Although setting the default to False is impossible for compatibility, would it be possible to make it so that noninformative indices (like RangeIndex) are ignored by default?
I don't imagine most people want a range as their first column in the output.
Feature Description
The default value for index in to_csv could be set to ignore_range
which triggers this behaviour.
Alternative Solutions
Leave as is.
Additional Context
Similar issues #34576 and #46583
Comment From: jbrockmendel
I understand where you’re coming from, but think having default behavior that varies depending on index subclass will cause confusion
Comment From: bingbong-sempai
That's true, but RangeIndex in particular is usually just a placeholder until something more useful is set.

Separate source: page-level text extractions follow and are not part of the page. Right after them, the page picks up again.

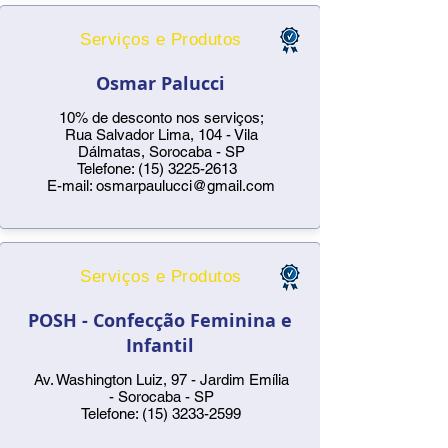
Serviços e Produtos
Osmar Palucci
10% de desconto nos serviços;
Rua Salvador Lima, 104 - Vila
Dálmatas, Sorocaba - SP
Telefone:
(15) 3225-2613
E-mail:
osmarpaulucci@gmail.com
Serviços e Produtos
POSH - Confecção Feminina e
Infantil
Av. Washington Luiz, 97 - Jardim Emília
- Sorocaba - SP
Telefone:
(15) 3233-2599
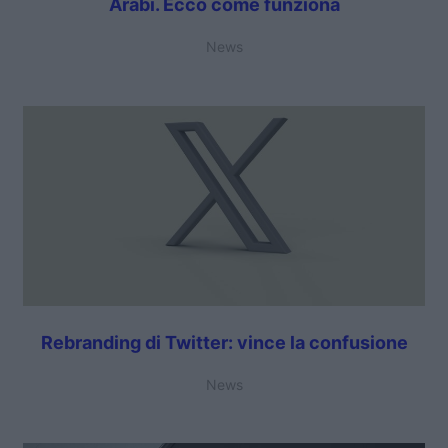
Arabi. Ecco come funziona
News
Rebranding di Twitter: vince la confusione
News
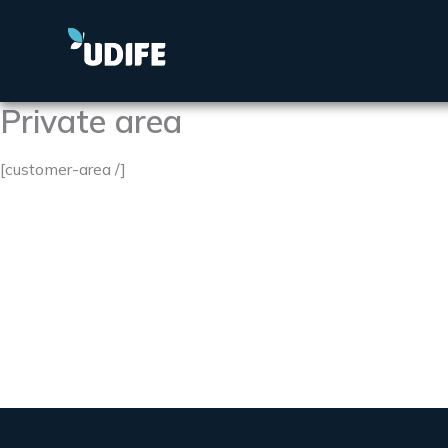
Aller
au
contenu
Private area
[customer-area /]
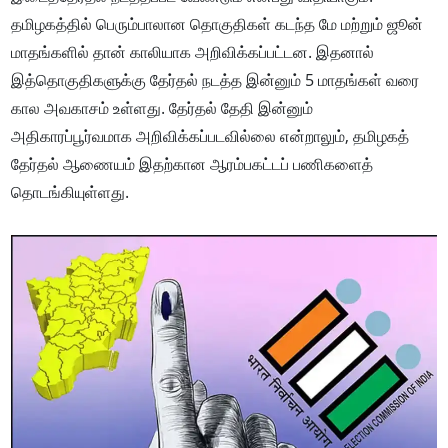
தமிழகத்தில் பெரும்பாலான தொகுதிகள் கடந்த மே மற்றும் ஜூன்
மாதங்களில் தான் காலியாக அறிவிக்கப்பட்டன. இதனால்
இத்தொகுதிகளுக்கு தேர்தல் நடத்த இன்னும் 5 மாதங்கள் வரை
கால அவகாசம் உள்ளது. தேர்தல் தேதி இன்னும்
அதிகாரப்பூர்வமாக அறிவிக்கப்படவில்லை என்றாலும், தமிழகத்
தேர்தல் ஆணையம் இதற்கான ஆரம்பகட்டப் பணிகளைத்
தொடங்கியுள்ளது.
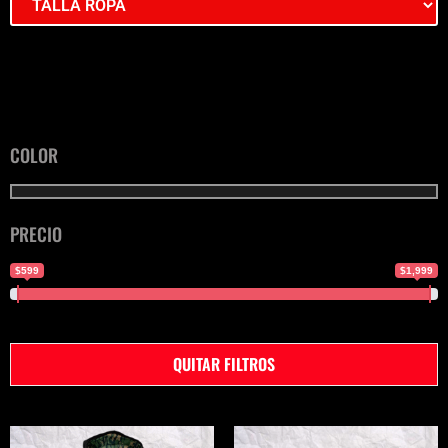
COLOR
PRECIO
$599
$1,999
QUITAR FILTROS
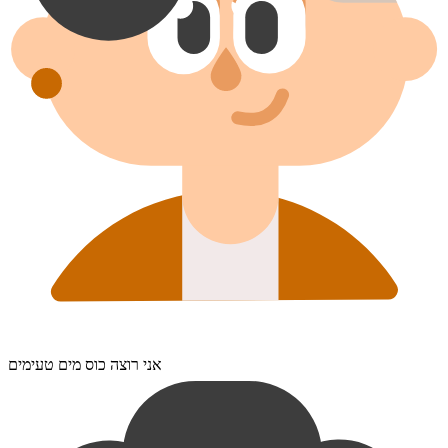
אני רוצה כוס מים טעימים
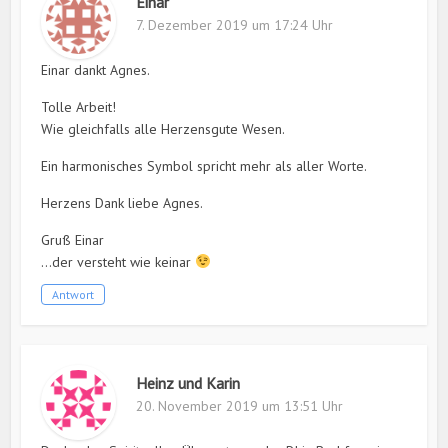
Einar
7. Dezember 2019 um 17:24 Uhr
Einar dankt Agnes.
Tolle Arbeit!
Wie gleichfalls alle Herzensgute Wesen.
Ein harmonisches Symbol spricht mehr als aller Worte.
Herzens Dank liebe Agnes.
Gruß Einar
…der versteht wie keinar
Antwort
Heinz und Karin
20. November 2019 um 13:51 Uhr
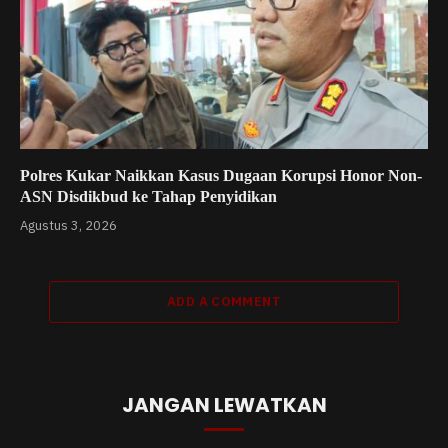
Polres Kukar Naikkan Kasus Dugaan Korupsi Honor Non-
ASN Disdikbud ke Tahap Penyidikan
Agustus 3, 2026
ADD A COMMENT
JANGAN LEWATKAN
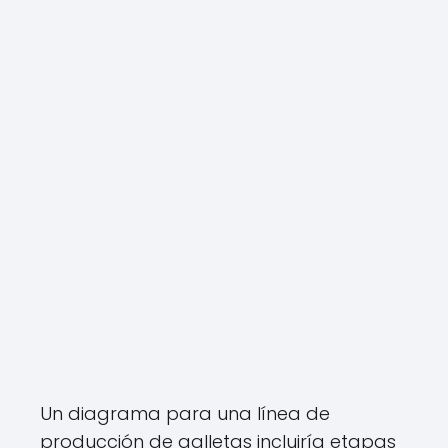
Un diagrama para una línea de
producción de galletas incluiría etapas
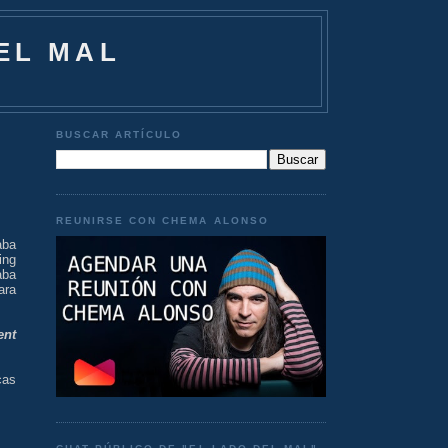
EL MAL
BUSCAR ARTÍCULO
REUNIRSE CON CHEMA ALONSO
aba
ing
aba
ara
ent
cas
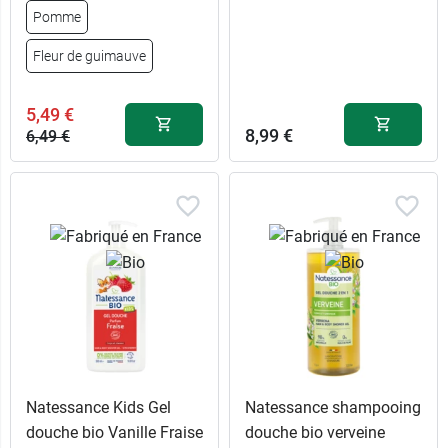
Pomme
Fleur de guimauve
5,49 €
8,99 €
6,49 €
Natessance Kids Gel
Natessance shampooing
douche bio Vanille Fraise
douche bio verveine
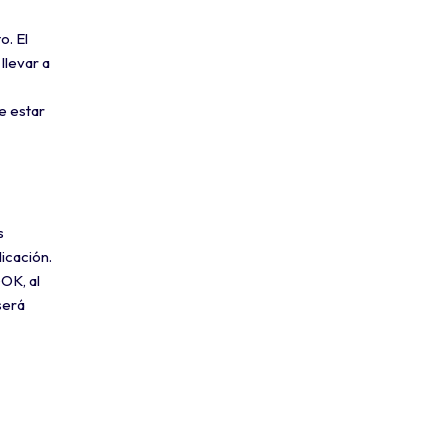
o. El
llevar a
e estar
s
icación.
GOK, al
será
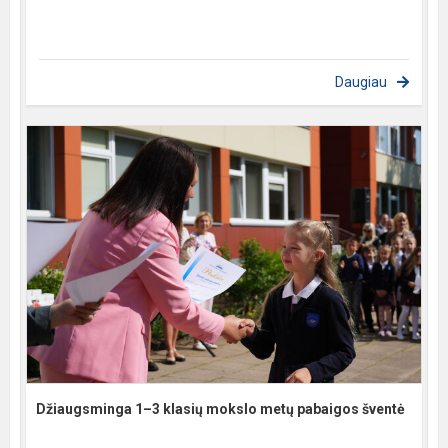
Daugiau
Džiaugsminga 1–3 klasių mokslo metų pabaigos šventė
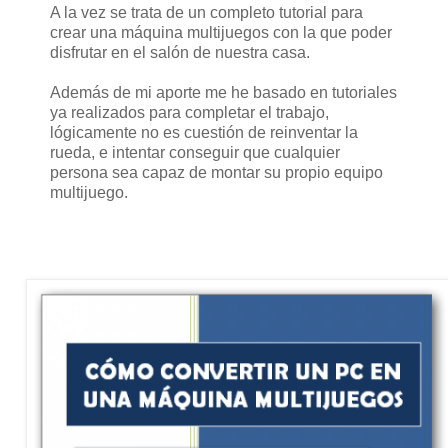
A la vez se trata de un completo tutorial para
crear una máquina multijuegos con la que poder
disfrutar en el salón de nuestra casa.
Además de mi aporte me he basado en tutoriales
ya realizados para completar el trabajo,
lógicamente no es cuestión de reinventar la
rueda, e intentar conseguir que cualquier
persona sea capaz de montar su propio equipo
multijuego.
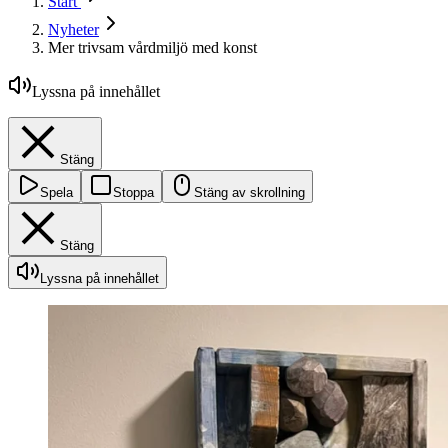
Start
Nyheter
Mer trivsam vårdmiljö med konst
Lyssna på innehållet
Stäng
Spela
Stoppa
Stäng av skrollning
Stäng
Lyssna på innehållet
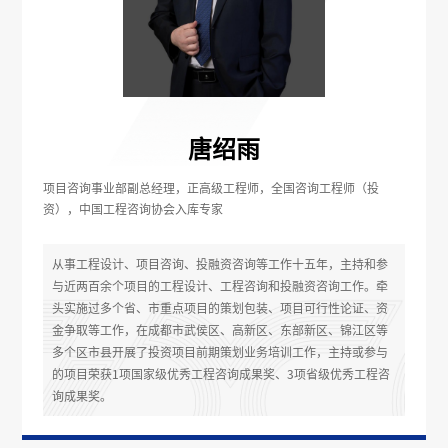
唐绍雨
项目咨询事业部副总经理，正高级工程师，全国咨询工程师（投
资），中国工程咨询协会入库专家
从事工程设计、项目咨询、投融资咨询等工作十五年，主持和参
与近两百余个项目的工程设计、工程咨询和投融资咨询工作。牵
头实施过多个省、市重点项目的策划包装、项目可行性论证、资
金争取等工作，在成都市武侯区、高新区、东部新区、锦江区等
多个区市县开展了投资项目前期策划业务培训工作，主持或参与
的项目荣获1项国家级优秀工程咨询成果奖、3项省级优秀工程咨
询成果奖。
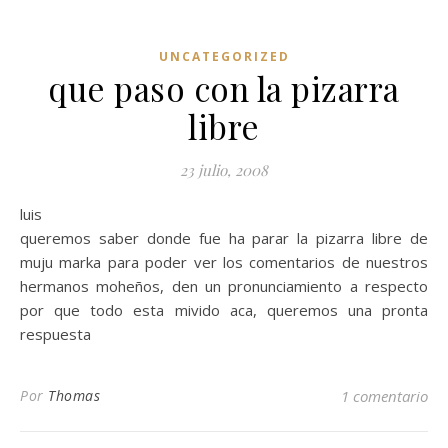
UNCATEGORIZED
que paso con la pizarra
libre
23 julio, 2008
luis
queremos saber donde fue ha parar la pizarra libre de
muju marka para poder ver los comentarios de nuestros
hermanos moheños, den un pronunciamiento a respecto
por que todo esta mivido aca, queremos una pronta
respuesta
Por
Thomas
1 comentario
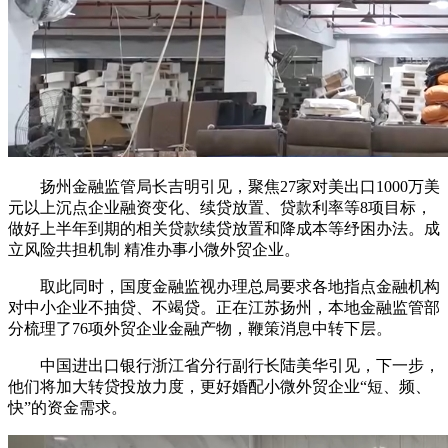
扬州金融监管局长吉明引见，聚焦27家对美出口1000万美
元以上沉点企业融资变化、续贷放置、贷款利率等8项目标，
做好上半年到期的相关贷款续贷放置和降成本等纾困办法。成
立风险共担机制 精准办事小微外贸企业。
取此同时，国度金融监视办理总局要求各地指点金融机构
对中小企业不抽贷、不竭贷。正在江苏扬州，本地金融监管部
分梳理了76项外贸企业金融产物，鞭策消息中转下层。
中国进出口银行浙江省分行副行长陆美华引见，下一步，
他们将加大转贷投放力度，更好婚配小微外贸企业“短、频、
快”的资金需求。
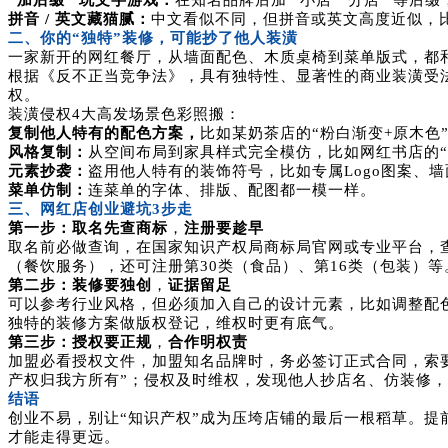
“加后缀” 玩文字游戏：
在知名品牌后加 “小店”“分店” 等后
拼音 / 英文藏猫腻：
中文看似不同，但拼音或英文高度近似，比如 “蜜雪冰
二、你的“独特”装修，可能抄了他人装潢
一家新开的网红餐厅，从墙面配色、木质桌椅到菜单版式，都和
根据《反不正当竞争法》，具有独特性、显著性的商业装潢受法
权。
装潢侵权4大高发场景色彩照搬：
复制他人特有的配色方案，
比如某奶茶店的“粉白渐变+原木色
风格复制：
从空间布局到家具样式完全模仿，比如网红书店的“
元素抄袭：
盗用他人特有的装饰符号，比如专属Logo图案、
菜单仿制：
连菜单的字体、排版、配图都一模一样。
三、网红店创业避坑3步走
第一步：取名先查商标
，
注册要趁早
取名前必做查询，在国家知识产权局商标局官网或专业平台，
（餐饮服务），还可注册第30类（食品）、第16类（包装）等
第二步：装修要独创
，
证据留足
可以参考行业风格，但必须加入自己的设计元素，比如调整配色
独特的装修方案做版权登记，维权时更有底气。
第三步：授权要正规
，
合作明权责
加盟必看授权文件，加盟知名品牌时，务必签订正式合同，索要
产权归我方所有”；侵权及时维权，发现他人抄店名、仿装修
结语
创业不易，别让“知识产权”成为压垮店铺的最后一根稻草。提
才能走得更远。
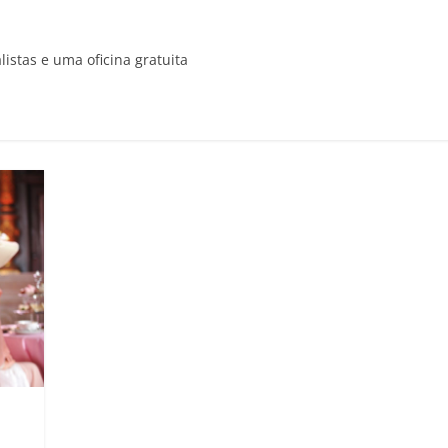
istas e uma oficina gratuita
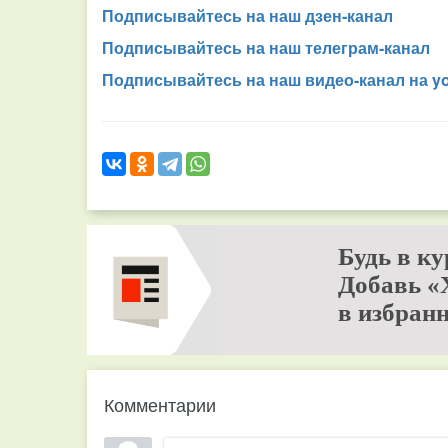
Подписывайтесь на наш дзен-канал
Подписывайтесь на наш телеграм-канал
Подписывайтесь на наш видео-канал на y
Будь в ку
Добавь «
в избранн
Комментарии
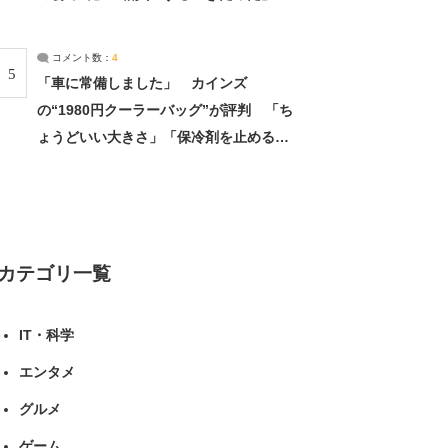
（1/2） | 北海道 ねとらぼリサーチ
コメント数：
4
5
「車に常備しました」 カインズ
の“1980円クーラーバッグ”が評判 「ち
ょうどいい大きさ」「保冷剤を止めるベ
ルトが良い」（1/5） | ライフ ねとらぼ
リサーチ
カテゴリ一覧
IT・科学
エンタメ
グルメ
ゲーム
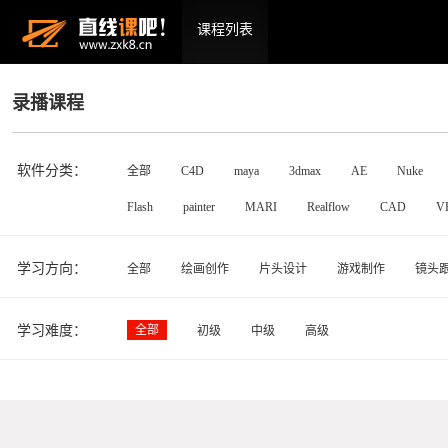
课程列表
录播课程
软件分类：
全部
C4D
maya
3dmax
AE
Nuke
Flash
painter
MARI
Realflow
CAD
V
学习方向：
全部
绘画创作
片头设计
游戏制作
镜头
学习难度：
全部
初级
中级
高级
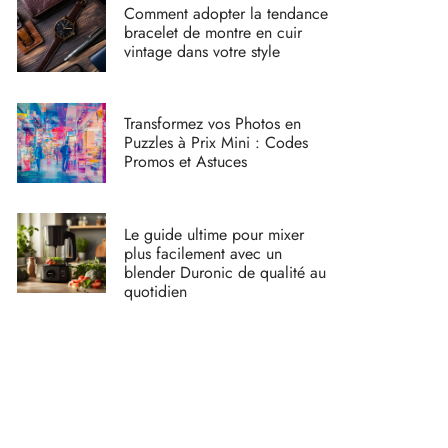
Comment adopter la tendance
bracelet de montre en cuir
vintage dans votre style
Transformez vos Photos en
Puzzles à Prix Mini : Codes
Promos et Astuces
Le guide ultime pour mixer
plus facilement avec un
blender Duronic de qualité au
quotidien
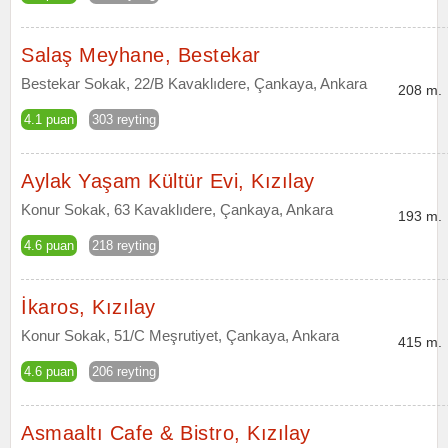
Salaş Meyhane, Bestekar
Bestekar Sokak, 22/B Kavaklıdere, Çankaya, Ankara
208 m.
4.1 puan
303 reyting
Aylak Yaşam Kültür Evi, Kızılay
Konur Sokak, 63 Kavaklıdere, Çankaya, Ankara
193 m.
4.6 puan
218 reyting
İkaros, Kızılay
Konur Sokak, 51/C Meşrutiyet, Çankaya, Ankara
415 m.
4.6 puan
206 reyting
Asmaaltı Cafe & Bistro, Kızılay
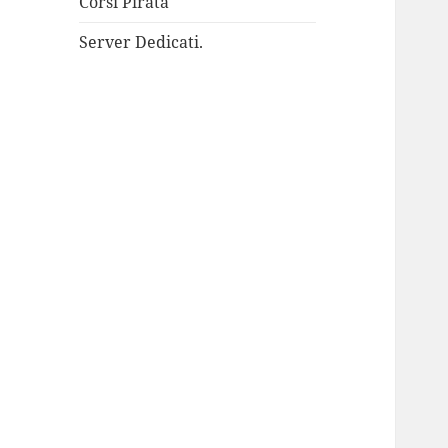
Corsi Pirata
Server Dedicati.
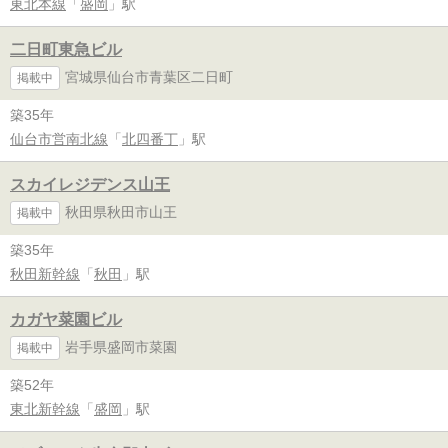
東北本線
「
盛岡
」駅
二日町東急ビル
宮城県仙台市青葉区二日町
掲載中
築35年
仙台市営南北線
「
北四番丁
」駅
スカイレジデンス山王
秋田県秋田市山王
掲載中
築35年
秋田新幹線
「
秋田
」駅
カガヤ菜園ビル
岩手県盛岡市菜園
掲載中
築52年
東北新幹線
「
盛岡
」駅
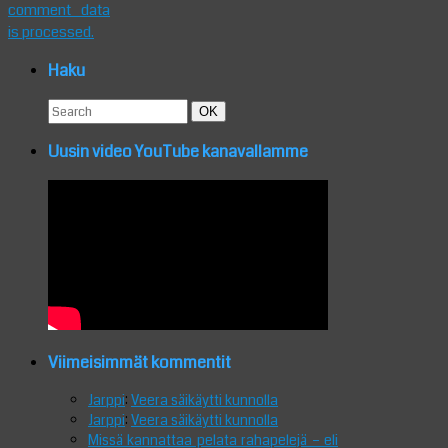
comment data
is processed.
Haku
Search
Search
OK
for:
Uusin video YouTube kanavallamme
Viimeisimmät kommentit
Jarppi
:
Veera säikäytti kunnolla
Jarppi
:
Veera säikäytti kunnolla
Missä kannattaa pelata rahapelejä – eli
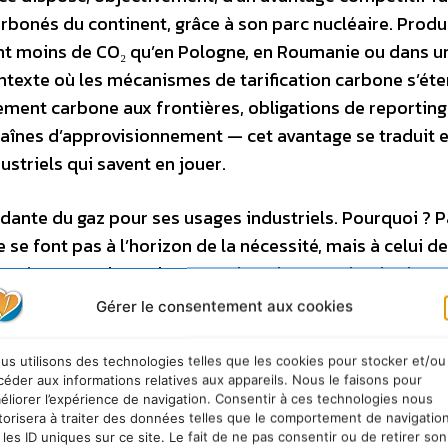
rbonés du continent, grâce à son parc nucléaire. Produ
nt moins de CO₂ qu’en Pologne, en Roumanie ou dans u
ontexte où les mécanismes de tarification carbone s’ét
ent carbone aux frontières, obligations de reporting 
aînes d’approvisionnement — cet avantage se traduit 
striels qui savent en jouer.
dante du gaz pour ses usages industriels. Pourquoi ? 
se font pas à l’horizon de la nécessité, mais à celui de
eprésente un investissement lourd, une technologie en
four à gaz, lui, est une certitude à court terme. Tant qu
Gérer le consentement aux cookies
n signal économique clair — une incitation, une garantie
ique — le choix industriel est vite fait. Ce n’est pas u
us utilisons des technologies telles que les cookies pour stocker et/ou
céder aux informations relatives aux appareils. Nous le faisons pour
ation.
éliorer l’expérience de navigation. Consentir à ces technologies nous
torisera à traiter des données telles que le comportement de navigatio
hui techniquement matures et économiquement pertine
 les ID uniques sur ce site. Le fait de ne pas consentir ou de retirer son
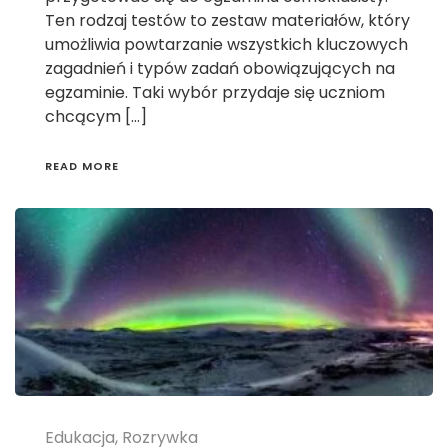
Ten rodzaj testów to zestaw materiałów, który
umożliwia powtarzanie wszystkich kluczowych
zagadnień i typów zadań obowiązujących na
egzaminie. Taki wybór przydaje się uczniom
chcącym […]
READ MORE
Edukacja, Rozrywka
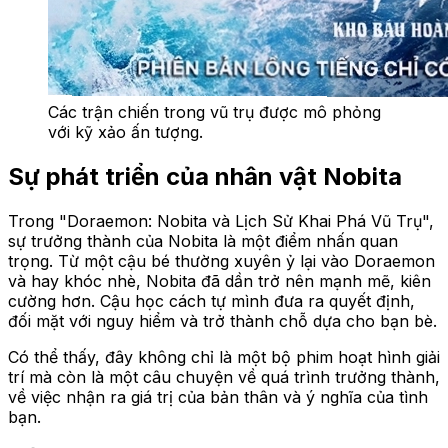
Các trận chiến trong vũ trụ được mô phỏng
với kỹ xảo ấn tượng.
Sự phát triển của nhân vật Nobita
Trong "Doraemon: Nobita và Lịch Sử Khai Phá Vũ Trụ",
sự trưởng thành của Nobita là một điểm nhấn quan
trọng. Từ một cậu bé thường xuyên ỷ lại vào Doraemon
và hay khóc nhè, Nobita đã dần trở nên mạnh mẽ, kiên
cường hơn. Cậu học cách tự mình đưa ra quyết định,
đối mặt với nguy hiểm và trở thành chỗ dựa cho bạn bè.
Có thể thấy, đây không chỉ là một bộ phim hoạt hình giải
trí mà còn là một câu chuyện về quá trình trưởng thành,
về việc nhận ra giá trị của bản thân và ý nghĩa của tình
bạn.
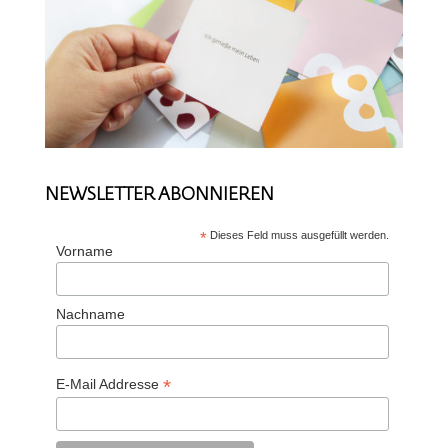
NEWSLETTER ABONNIEREN
*
Dieses Feld muss ausgefüllt werden.
Vorname
Nachname
*
E-Mail Addresse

Comment From: IDoCodingStuffs
Default indices (with col name "Unnamed") are not only redundant and non-informative but also tend to cause bugs. It is just very questionable behavior in principle -- why is some random column with a weird name appearing in my saved file when I am not asking for it? to_csv
followed by a load_csv
should be an identity operation by default, why is it not?
For example, if there is a to_csv
save that is consumed by some downstream function expecting a specific set of columns (such as ingesting into some SQL table), and someone forgets to add the index=False
, the whole thing breaks. IMO that is a far more concerning behavior than ambiguities around auto-inferring the index as the order of rows on load when there is no index specified.
Comment From: bingbong-sempai
Yup, I agree that the behavior is questionable.
The default behavior (without additional parameters) should produce the expected output.
Most people do not expect a new column "Unnamed: 0" in their csv files.
But they also expect indices to show up in output files if the indices contain information (ex. not RangeIndex).
Which is why I'm proposing a special exception for RangeIndex to be excluded from csv files by default.